El decir breve de Gabriela Rosas constata una fértil veta existencial que emana directamente de su mundo poético. Conviene recordar que la escritora cultiva un intimismo humanista, claro espejo del yo interior, en el que se vislumbran obsesiones básicas como el amor y el desamor, un territorio pasional siempre convulsionado por el deseo y el oscuro vuelo de la pérdida, la disgregación en el tiempo o la zozobra de encontrar sentido a la propia existencia. Las hebras lacónicas alientan un trayecto reflexivo donde los estados vivenciales resuenan con fuerza: “Para amarte me inicié en el fuego”, “Ser el poema o el rayo, la misma intensidad, la misma quemadura”, “Cada uno con su derecho al incendio”, “Para decir amor, primero digo cuerpo”, “Que tu boca sea el lugar donde nos encontramos”, “Llueve y es contigo”, “Pensar en la llama me consumió”. Son textos que se desmarcan de una contemplación distante y objetiva del trasiego afectivo y se nutren de un activismo cercano que apenas encuentra calma.

También la palabra es cuerpo que renace en cada amanecida con músculos y huesos, abrazo y calidez. Los interrogantes del quehacer poético desvelan, como si recorrieran la oscuridad tanteante de un espacio interior, dilatados enigmas. Abren ventanas de comprensión, enlazan el legado de la experiencia biográfica y los trazos del quehacer escritural: “La poesía nos hace mejores amantes”, ”Escribo para que el cuerpo sea poema”, “Sin dolor no hay placer”, “La poesía es como el amor, te pasa o no te pasa”. El personaje definido en los textos de Gabriela Rosas mantiene un compromiso con la lucidez; postula en su mirada una realidad insuficiente, alejada del temblor estival y la calidez celebratoria de los cuerpos al sol. Quien habla es una incisión vulnerable de nostalgia. Desde la evocación, la ausencia encuentra sentido y permanencia.

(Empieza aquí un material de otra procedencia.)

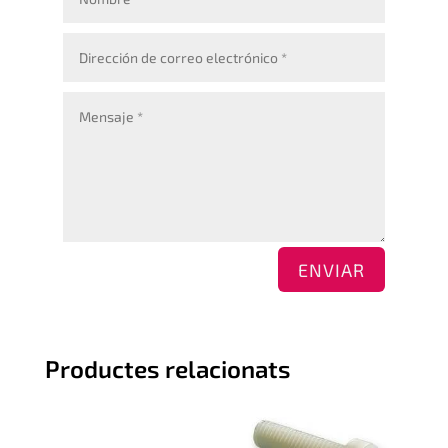
ENVIAR
Productes relacionats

Resalta en esta levedad la perfección semántica de algunos aforismos, cuajados de belleza: “Desamparo es no tener quien te desnude”; o la excelente reflexión paradójica: “Yo estaré de pie cada vez que me olvides”.

El recorrido argumental de Descarrilada nos deja entre las manos una actitud en guardia, donde el repliegue en los laberintos interiores es el camino franco para la memoria. La experiencia vital se erosiona por el discurrir del tiempo, ha perdido certezas para agostarse en los espejismos de un estar carente de ideales. Es el tiempo de negociar coherencia y dejar sitio a las sensaciones que testimonian la derrota.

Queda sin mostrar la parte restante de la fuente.